→ Records excerpted from a collection:
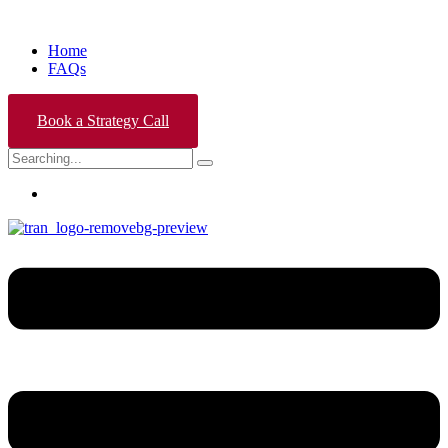
Home
FAQs
Book a Strategy Call
Search
for:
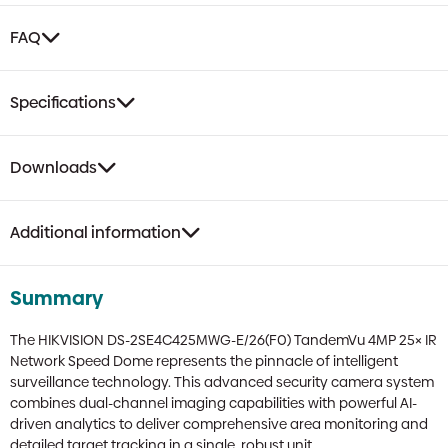
FAQ
Specifications
Downloads
Additional information
Summary
The HIKVISION DS-2SE4C425MWG-E/26(F0) TandemVu 4MP 25× IR
Network Speed Dome represents the pinnacle of intelligent
surveillance technology. This advanced security camera system
combines dual-channel imaging capabilities with powerful AI-
driven analytics to deliver comprehensive area monitoring and
detailed target tracking in a single, robust unit.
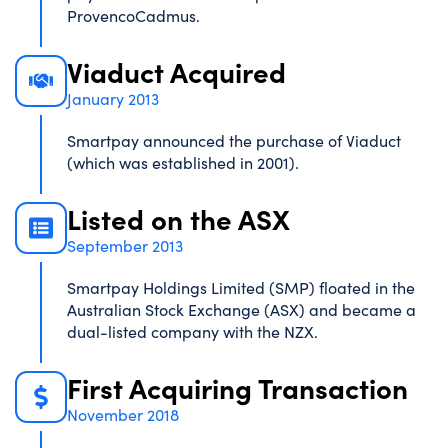
ProvencoCadmus.
Viaduct Acquired
January 2013
Smartpay announced the purchase of Viaduct
(which was established in 2001).
Listed on the ASX
September 2013
Smartpay Holdings Limited (SMP) floated in the
Australian Stock Exchange (ASX) and became a
dual-listed company with the NZX.
First Acquiring Transaction
November 2018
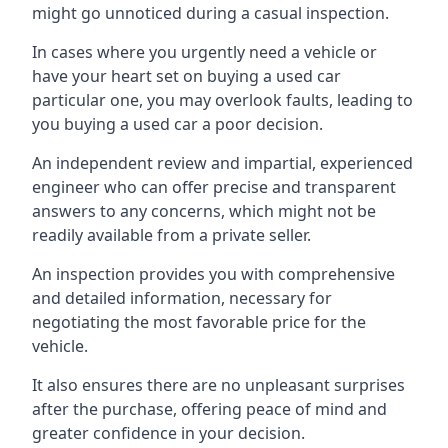
might go unnoticed during a casual inspection.
In cases where you urgently need a vehicle or
have your heart set on buying a used car
particular one, you may overlook faults, leading to
you buying a used car a poor decision.
An independent review and impartial, experienced
engineer who can offer precise and transparent
answers to any concerns, which might not be
readily available from a private seller.
An inspection provides you with comprehensive
and detailed information, necessary for
negotiating the most favorable price for the
vehicle.
It also ensures there are no unpleasant surprises
after the purchase, offering peace of mind and
greater confidence in your decision.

→ What to work on:
Your answer should hold exactly the lines from the one containing "engineer who can" through the end of the entries above, and nothing else.

→ Answer to the exercise:
engineer who can offer precise and transparent
answers to any concerns, which might not be
readily available from a private seller.
An inspection provides you with comprehensive
and detailed information, necessary for
negotiating the most favorable price for the
vehicle.
It also ensures there are no unpleasant surprises
after the purchase, offering peace of mind and
greater confidence in your decision.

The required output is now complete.